**Problem statement**:
Your copy should hold only the lines from the one with "Hanoi welcomes over 21 million" to the one with "livingdna.com", both included, each exactly as it stands below, with no pictures.

**Data shown**:
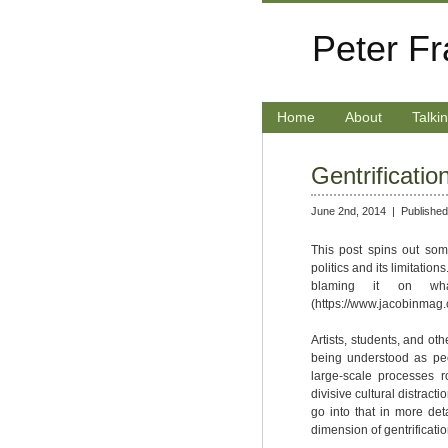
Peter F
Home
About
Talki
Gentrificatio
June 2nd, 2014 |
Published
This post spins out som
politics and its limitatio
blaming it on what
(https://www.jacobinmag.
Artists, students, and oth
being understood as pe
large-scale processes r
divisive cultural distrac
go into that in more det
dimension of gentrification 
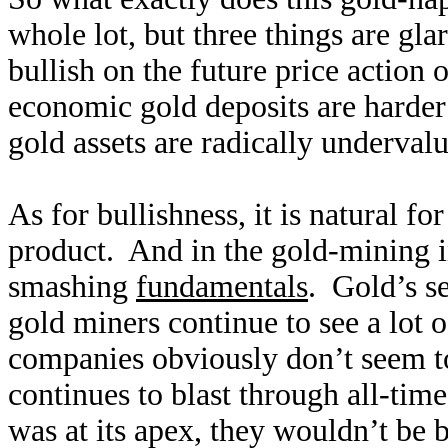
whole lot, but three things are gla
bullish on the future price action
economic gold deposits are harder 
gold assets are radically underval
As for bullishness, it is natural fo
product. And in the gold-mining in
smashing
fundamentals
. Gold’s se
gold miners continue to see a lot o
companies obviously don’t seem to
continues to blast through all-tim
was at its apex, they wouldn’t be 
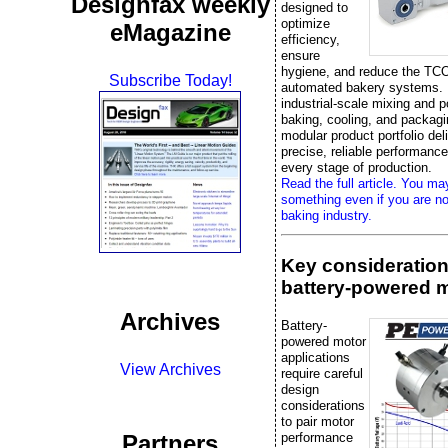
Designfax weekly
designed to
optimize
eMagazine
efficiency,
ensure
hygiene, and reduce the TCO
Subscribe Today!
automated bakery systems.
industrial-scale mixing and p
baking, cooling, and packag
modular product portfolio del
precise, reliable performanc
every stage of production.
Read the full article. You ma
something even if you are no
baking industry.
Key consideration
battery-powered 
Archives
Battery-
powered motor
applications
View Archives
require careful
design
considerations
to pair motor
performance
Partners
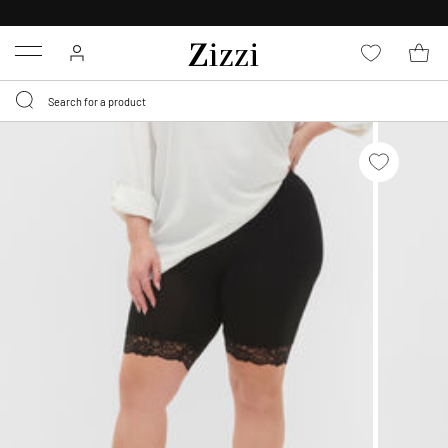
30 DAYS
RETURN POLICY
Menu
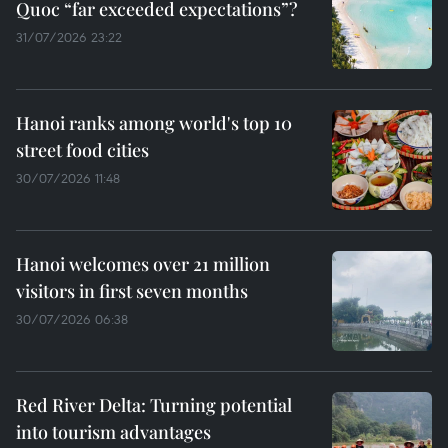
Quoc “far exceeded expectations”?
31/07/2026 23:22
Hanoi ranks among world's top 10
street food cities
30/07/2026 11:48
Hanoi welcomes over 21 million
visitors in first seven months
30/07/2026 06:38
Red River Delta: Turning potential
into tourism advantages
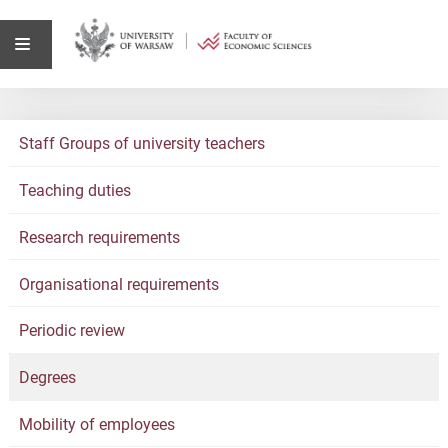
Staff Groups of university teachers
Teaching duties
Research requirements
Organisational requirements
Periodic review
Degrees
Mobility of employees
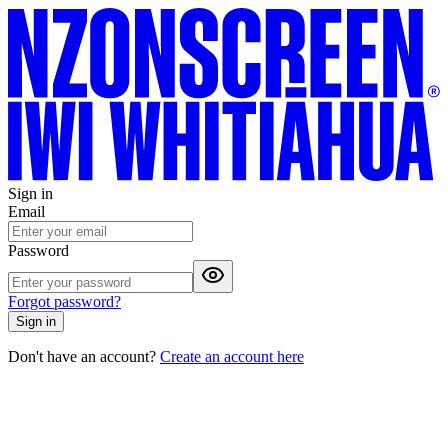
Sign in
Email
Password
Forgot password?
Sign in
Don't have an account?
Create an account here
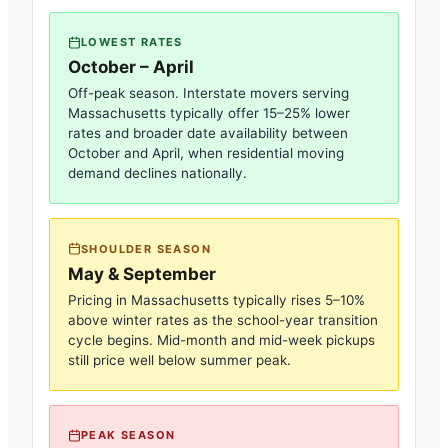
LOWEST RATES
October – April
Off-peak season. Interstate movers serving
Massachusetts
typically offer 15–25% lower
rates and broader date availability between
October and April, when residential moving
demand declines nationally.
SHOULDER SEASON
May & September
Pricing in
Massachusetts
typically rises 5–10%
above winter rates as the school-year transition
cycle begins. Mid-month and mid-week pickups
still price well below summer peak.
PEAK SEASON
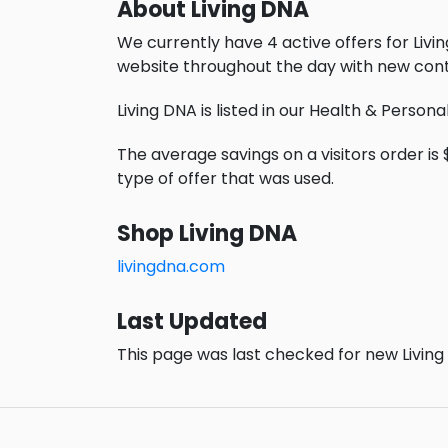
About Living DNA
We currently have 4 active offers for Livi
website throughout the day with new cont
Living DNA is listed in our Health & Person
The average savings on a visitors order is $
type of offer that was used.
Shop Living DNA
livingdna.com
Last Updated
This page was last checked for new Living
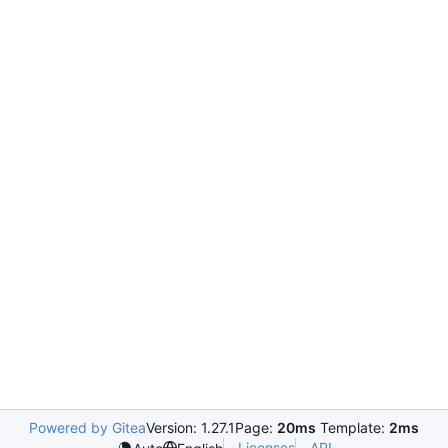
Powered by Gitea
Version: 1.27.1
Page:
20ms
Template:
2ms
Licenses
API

**The completed task**:
Hanoi welcomes over 21 million
visitors in first seven months
30/07/2026 06:38
Red River Delta: Turning potential
into tourism advantages
Staff Groups of university teachers
Teaching duties
Research requirements
Organisational requirements
Periodic review
Degrees
Mobility of employees
Sign in
Email
Password
Forgot password?
Sign in
Don't have an account?
Create an account here
LOWEST RATES
October – April
Off-peak season. Interstate movers serving
Massachusetts
typically offer 15–25% lower
rates and broader date availability between
October and April, when residential moving
demand declines nationally.
SHOULDER SEASON
May & September
Pricing in
Massachusetts
typically rises 5–10%
above winter rates as the school-year transition
cycle begins. Mid-month and mid-week pickups
still price well below summer peak.
PEAK SEASON
About Living DNA
We currently have 4 active offers for Livi
website throughout the day with new cont
Living DNA is listed in our Health & Person
The average savings on a visitors order is $
type of offer that was used.
Shop Living DNA
livingdna.com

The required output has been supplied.